Across the entries below, how many lines contain the string "burnout"? Only the number is wanted.

Input —
····················

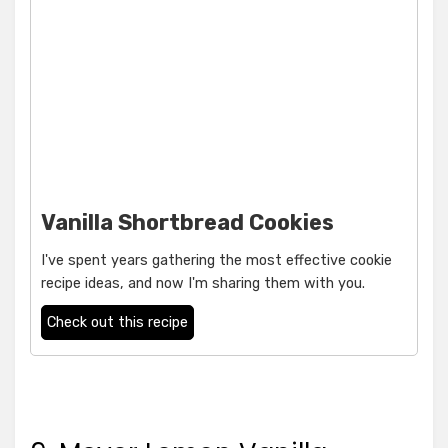
Vanilla Shortbread Cookies
I've spent years gathering the most effective cookie
recipe ideas, and now I'm sharing them with you.
Check out this recipe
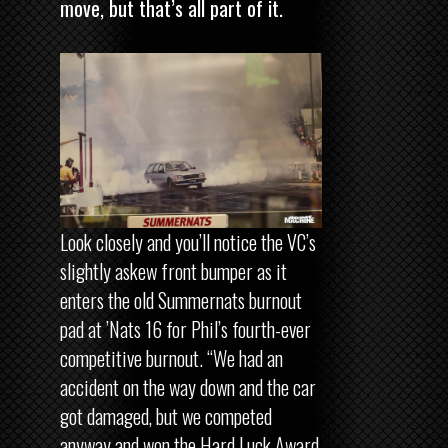
move, but that’s all part of it.
Look closely and you’ll notice the VC’s
slightly askew front bumper as it
enters the old Summernats burnout
pad at ’Nats 16 for Phil’s fourth-ever
competitive burnout. “We had an
accident on the way down and the car
got damaged, but we competed
anyway and won the Hard Luck Award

····················

Output — 2